(Page images and extracted text)
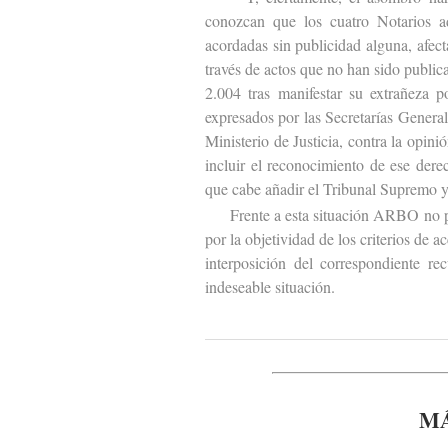
conozcan que los cuatro Notarios ad
acordadas sin publicidad alguna, afect
través de actos que no han sido publi
2.004 tras manifestar su extrañeza 
expresados por las Secretarías Genera
Ministerio de Justicia, contra la opin
incluir el reconocimiento de ese dere
que cabe añadir el Tribunal Supremo y
Frente a esta situación ARBO no podía
por la objetividad de los criterios de 
interposición del correspondiente rec
indeseable situación.
MÁ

# Work order:
What comes back should match the records exactly, minus any pictures.

# Reply to the task:
conozcan que los cuatro Notarios ad
acordadas sin publicidad alguna, afect
través de actos que no han sido publi
2.004 tras manifestar su extrañeza 
expresados por las Secretarías Genera
Ministerio de Justicia, contra la opin
incluir el reconocimiento de ese dere
que cabe añadir el Tribunal Supremo y
Frente a esta situación ARBO no podía
por la objetividad de los criterios de 
interposición del correspondiente rec
indeseable situación.
MÁ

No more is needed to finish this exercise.